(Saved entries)
──────────────────────────────

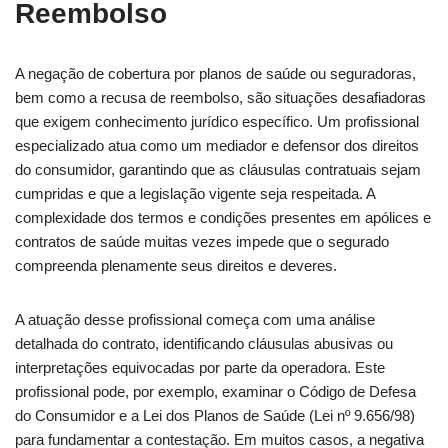
Reembolso
A negação de cobertura por planos de saúde ou seguradoras,
bem como a recusa de reembolso, são situações desafiadoras
que exigem conhecimento jurídico específico. Um profissional
especializado atua como um mediador e defensor dos direitos
do consumidor, garantindo que as cláusulas contratuais sejam
cumpridas e que a legislação vigente seja respeitada. A
complexidade dos termos e condições presentes em apólices e
contratos de saúde muitas vezes impede que o segurado
compreenda plenamente seus direitos e deveres.
A atuação desse profissional começa com uma análise
detalhada do contrato, identificando cláusulas abusivas ou
interpretações equivocadas por parte da operadora. Este
profissional pode, por exemplo, examinar o Código de Defesa
do Consumidor e a Lei dos Planos de Saúde (Lei nº 9.656/98)
para fundamentar a contestação. Em muitos casos, a negativa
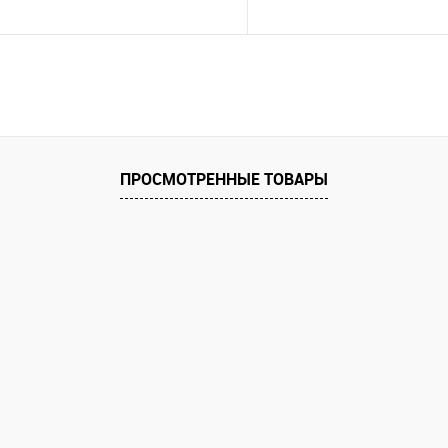
ПРОСМОТРЕННЫЕ ТОВАРЫ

──────────────────────────────

» **Work to be completed**
Which lines above run from the one containing "que exigem conhecimento" to the one containing "interpretações equivocadas por"? Give them again exactly, both ends included.

» **Task answer**
que exigem conhecimento jurídico específico. Um profissional
especializado atua como um mediador e defensor dos direitos
do consumidor, garantindo que as cláusulas contratuais sejam
cumpridas e que a legislação vigente seja respeitada. A
complexidade dos termos e condições presentes em apólices e
contratos de saúde muitas vezes impede que o segurado
compreenda plenamente seus direitos e deveres.
A atuação desse profissional começa com uma análise
detalhada do contrato, identificando cláusulas abusivas ou
interpretações equivocadas por parte da operadora. Este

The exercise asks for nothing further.